Steve (as 41oo) wrote:Thats a fair question Thomas. The crucial word is "the timing". Hubbert got it bang on in predicting the peak of American (sub 47 parallel) oil. Oil companies and governments all say oil will peak, its just a question of when.
If we were having this discussion in the stone age, everything about that logic could be applied to stones. Stones are a finite resource, and people are using it to build houses. Ergo, stones will run out one day, the only question is when. And that's horrible because stones, remember, aren't just another commodity: They are the very foundation that the Stone Age civilization is built on! We have every reason to believe that thoughts like this would have sounded just as compelling to our elders 20000 years ago as the "running out of oil" thought sounds to you know.
So why didn't the world end up running out of stones? We don't have any historical evidence to answer that, but any price theory book can tell you the relevant economics: When the demand for a resource outruns its supply, the ensuing shortage encourages people to use it more sparingly, and to look for alternative resources. This requires effort by the individuals doing it. But seen from the higher levels of society -- the tribe level, the national level -- the process happens spontaneously, with no high-up intervention necessary. In the stone ages, for all we know, there never has been a government program to look for alternatives to stone. In the 19th century, William Stanley Jevons predicted that Britain would run out of coal in a matter of decades. Jevons was one of the most distinguished economists of his day, yet Britain has never run out of energy -- not even out of coal for that matter.

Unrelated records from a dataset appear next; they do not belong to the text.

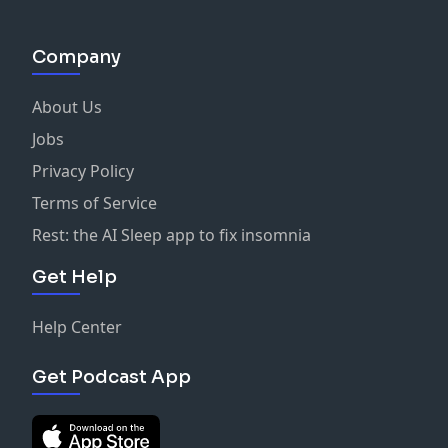
Company
About Us
Jobs
Privacy Policy
Terms of Service
Rest: the AI Sleep app to fix insomnia
Get Help
Help Center
Get Podcast App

So will we be using oil forever? No, because we will find alternative energy sources, and economise on the ones we have. Will the process be traumatic? No -- because the relevant textbook economics tell us that the price of a finite resource, if set by profit-maximizing agents, will increase at the world's real interest rate, which currently fluctuates at about 3-4% per year. (For one webbed example of the standard textbook treatment, see
David Friedman's Price Theory book. Scroll down about 1/3 of the page to the section "depleteable resources.") Will it take massive government intervention to develop those alternatives? If history is any guide, no. We have been "running out of" materials for centuries. Every time this happened, the scarcity of whatever we were running out of raised its price, and self-interest took it from there. This time might be different, but it would be a historical first if it was.